### [PROBLEM REQUIREMENTS]
Restate the records below word for word, and omit the images they hold.
*** DATA FOR REVIEW ***
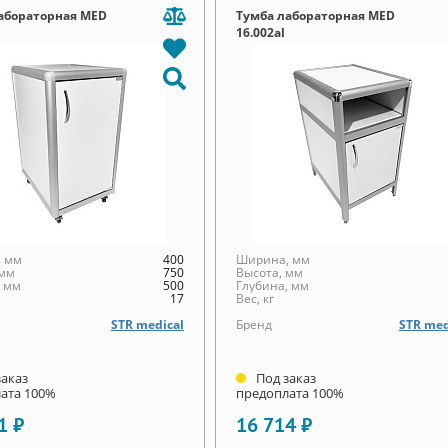
абораторная MED
Тумба лабораторная MED
16.002al
 мм
400
Ширина, мм
 мм
750
Высота, мм
, мм
500
Глубина, мм
17
Вес, кг
STR medical
Бренд
STR med
заказ
Под заказ
ата 100%
предоплата 100%
1 ₽
16 714 ₽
*** End of DATA FOR REVIEW ***
### [YOUR RESPONSE]
абораторная MED
Тумба лабораторная MED
16.002al
 мм
400
Ширина, мм
 мм
750
Высота, мм
, мм
500
Глубина, мм
17
Вес, кг
STR medical
Бренд
STR med
заказ
Под заказ
ата 100%
предоплата 100%
1 ₽
16 714 ₽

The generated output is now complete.